What to do =>
Omit every picture, and retype the lines that run from the beginning of the data below through the line containing "goBarrelRace.com (244, 1176)", inclusive.

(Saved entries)
━━━━━━━━━━━━━━━━━━━━

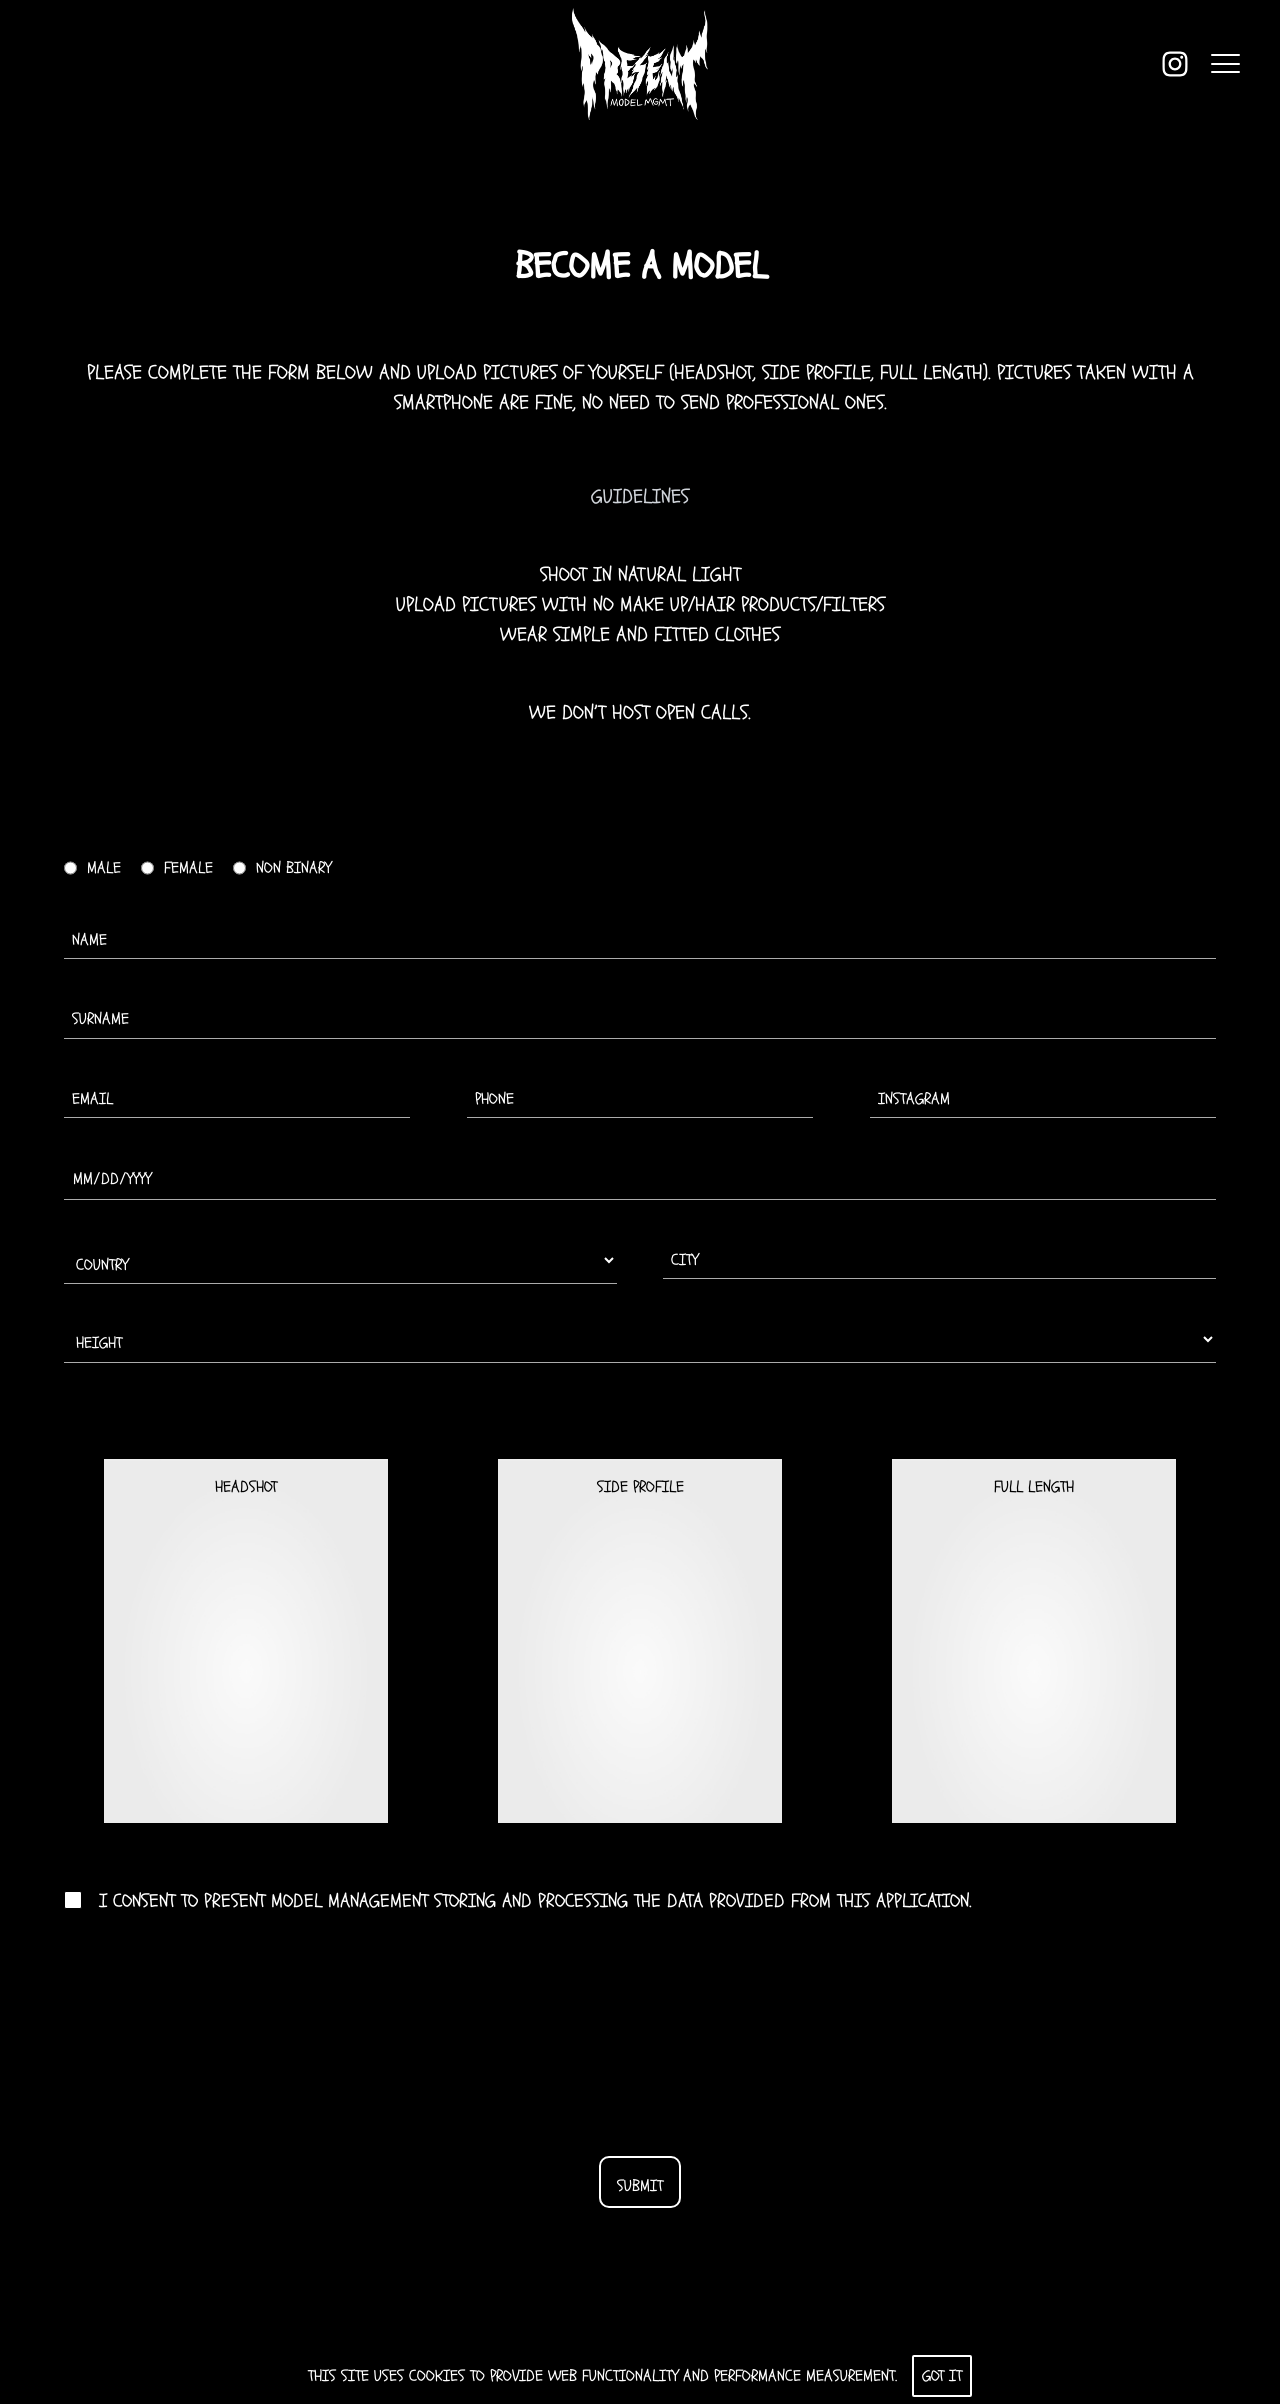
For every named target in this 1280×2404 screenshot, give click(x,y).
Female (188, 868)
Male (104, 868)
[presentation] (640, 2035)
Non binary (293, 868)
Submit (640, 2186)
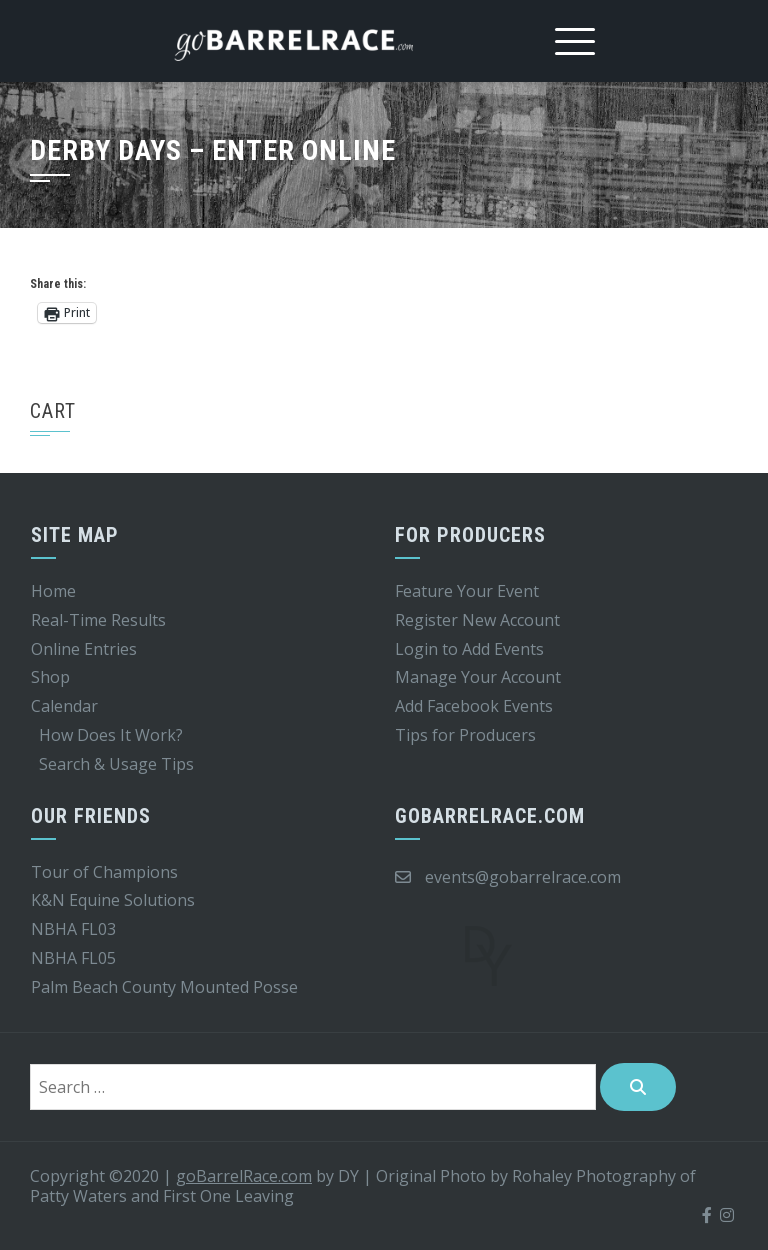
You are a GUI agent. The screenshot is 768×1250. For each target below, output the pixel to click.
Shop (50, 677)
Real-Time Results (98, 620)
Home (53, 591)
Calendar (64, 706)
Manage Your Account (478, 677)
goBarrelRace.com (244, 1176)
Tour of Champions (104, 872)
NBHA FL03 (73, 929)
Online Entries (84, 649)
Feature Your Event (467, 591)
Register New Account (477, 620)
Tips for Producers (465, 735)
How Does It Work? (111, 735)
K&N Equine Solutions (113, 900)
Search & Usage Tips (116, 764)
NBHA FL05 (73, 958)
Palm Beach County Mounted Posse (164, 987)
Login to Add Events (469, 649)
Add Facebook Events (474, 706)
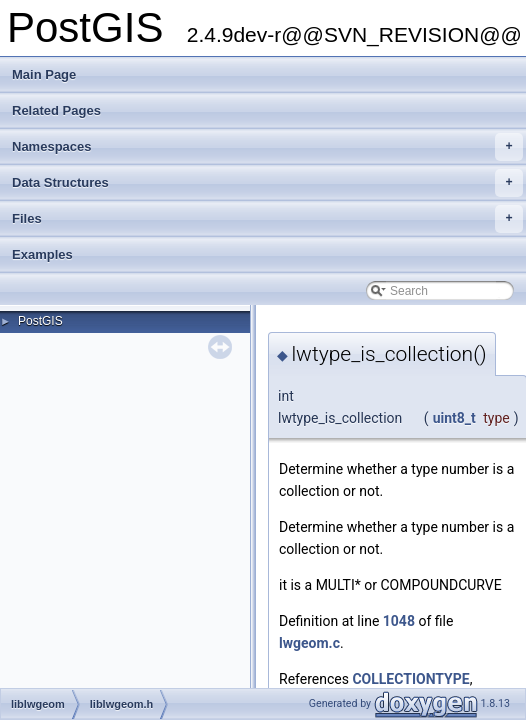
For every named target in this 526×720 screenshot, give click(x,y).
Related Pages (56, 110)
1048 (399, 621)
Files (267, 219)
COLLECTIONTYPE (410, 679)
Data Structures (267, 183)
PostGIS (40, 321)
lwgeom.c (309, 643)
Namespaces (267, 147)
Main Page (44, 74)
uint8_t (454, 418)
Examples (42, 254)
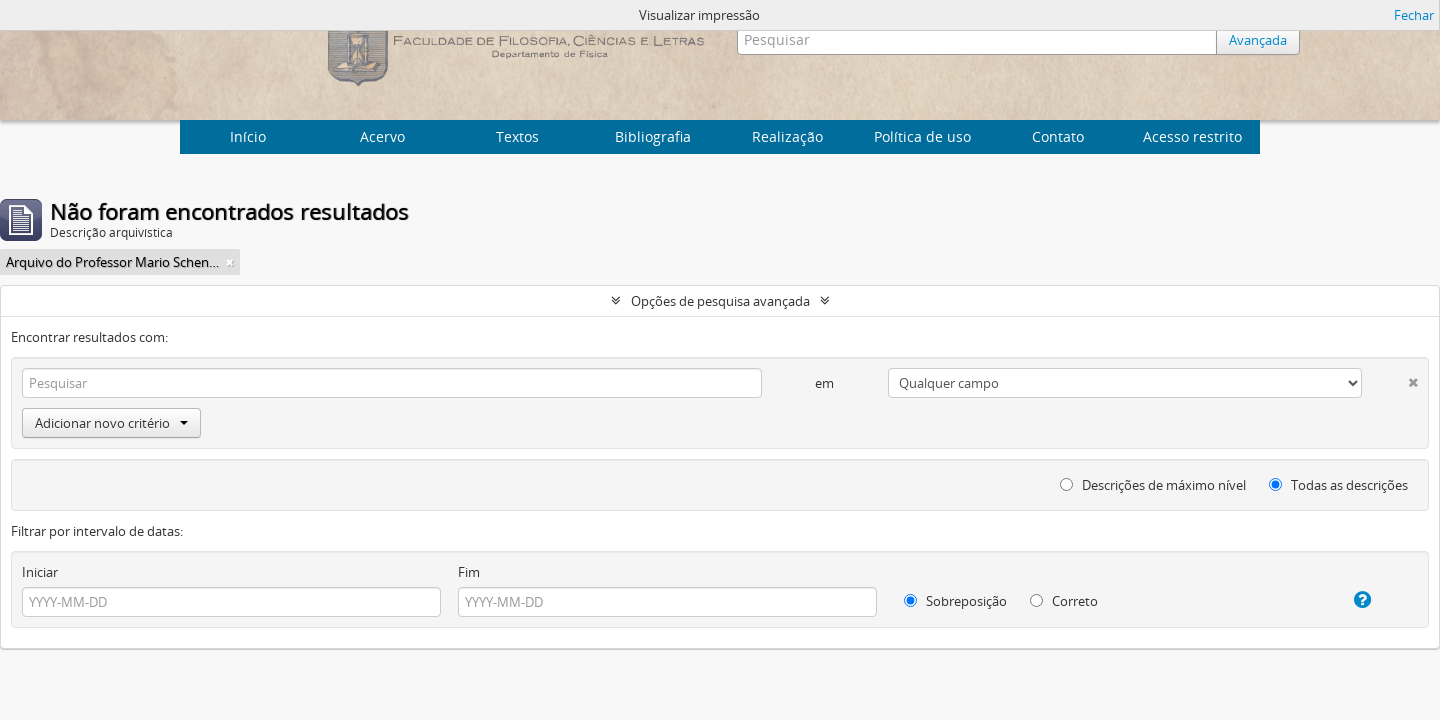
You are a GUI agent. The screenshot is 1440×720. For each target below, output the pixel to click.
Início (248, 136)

━━━━━━━━━━━━━━━━━━━━

Output of the exercise =>
For every named target in this 1280×2404 screenshot, give click(x,y).
Female (188, 868)
Male (104, 868)
[presentation] (640, 2035)
Non binary (293, 868)
Submit (640, 2186)
You are a GUI agent. The screenshot is 768×1250. For each target below, output the pixel to click.
Shop (50, 677)
Real-Time Results (98, 620)
Home (53, 591)
Calendar (64, 706)
Manage Your Account (478, 677)
goBarrelRace.com (244, 1176)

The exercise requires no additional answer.